Tuesday, June 15, 2010

What wind farms actually generate

Government Subsidies:
The [UK] Government pays an indirect subsidy, a “renewable obligation”, or RO – and putting up a wind turbine is the cheapest way to collect it. In contrast to better renewable technologies, a turbine is inexpensive to build, perhaps around £2 million, and it lasts at least 20 years.

The total RO paid to the wind industry last year was £400 million. So each of Britain’s wind turbines earned, on average, £138,000 in subsidy last year – more than Mrs Clegg’s husband makes.
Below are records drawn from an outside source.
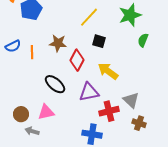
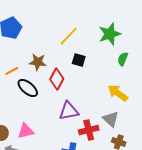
orange line: (32, 52) -> (12, 71), turned 64
yellow arrow: (108, 71) -> (118, 93), moved
black ellipse: (55, 84) -> (28, 88), moved

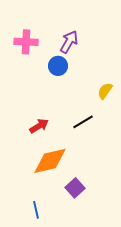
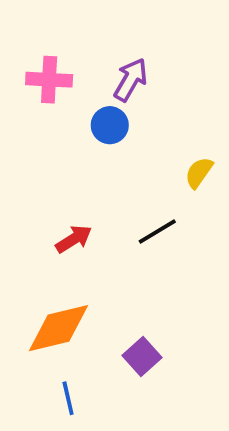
orange diamond: (50, 161) -> (59, 328), moved

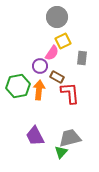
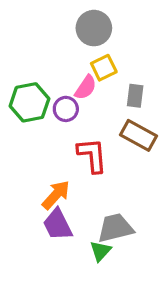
brown rectangle: (57, 77) -> (138, 135), moved, size x1.5
green hexagon: (18, 86) -> (29, 102), moved
orange arrow: (39, 90) -> (56, 195), moved, turned 36
red L-shape: (70, 93) -> (92, 155), moved

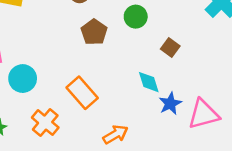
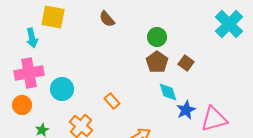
brown pentagon: (94, 32) -> (157, 62), moved
orange rectangle: (82, 93) -> (112, 101), size x0.6

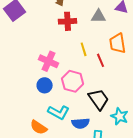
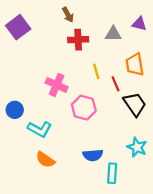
blue circle: (45, 85) -> (15, 110), moved
black trapezoid: (99, 99) -> (135, 104), moved
cyan L-shape: (59, 112) -> (40, 129), moved

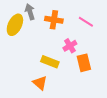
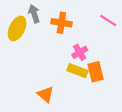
pink line: (86, 22) -> (108, 20), moved
yellow rectangle: (50, 62) -> (77, 71), moved

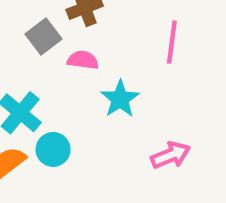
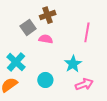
cyan star: (120, 99) -> (73, 64), moved
cyan circle: (53, 149) -> (45, 80), moved

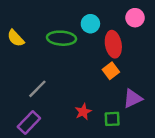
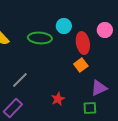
pink circle: (135, 18) -> (105, 30), moved
green square: (112, 119) -> (90, 108), moved

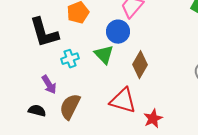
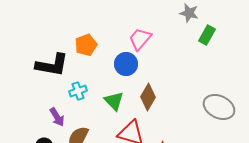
black L-shape: (44, 33) -> (52, 65), turned -64
green triangle: (104, 55) -> (114, 101), moved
Add in the profits from selling the electricity they generate and after construction costs are cleared, you will be making nearly £300,000 per year per turbine, half of it courtesy of the Government.

This is me, looking shocked. Like those German solar power plants where they lit them up with floodlights at night because the subsidized "solar" rates were so much higher than fossil fuel rates. Also in the article:

But Professor David MacKay, who is now chief scientific adviser at the Department of Energy and Climate Change, has pointed out that in autumn/winter 2006/7 there were 17 days when output from Britain’s wind turbines was less than 10 per cent of their total capacity. On five of those days, output was below 5 per cent and on one day it was only 2 per cent. And those were the windier seasons.

To cope with what’s called “intermittency”, you must do two things.

First, you have to build far more wind turbines, in far more places, than you theoretically need. Prof MacKay says: “We need to be imagining industrialising really large tranches of the countryside.” Every view, from every summit in Britain – apart, perhaps, from a handful of specially preserved recreational mountains – will be like the view from Plynlimon.

...

The second thing you have to do is build more conventional, carbon-emitting power stations. Unlike wind farms, these can provide electricity predictably and more or less on demand.

Welcome to "Green" power: intermittent, unreliable, and so insanely subsidized that you run conventional generators to make up for them. Higher cost, higher pollution, higher unreliability. But at least it lets Lefties feel better about themselves while they screw poor people and rape Mother Gaia.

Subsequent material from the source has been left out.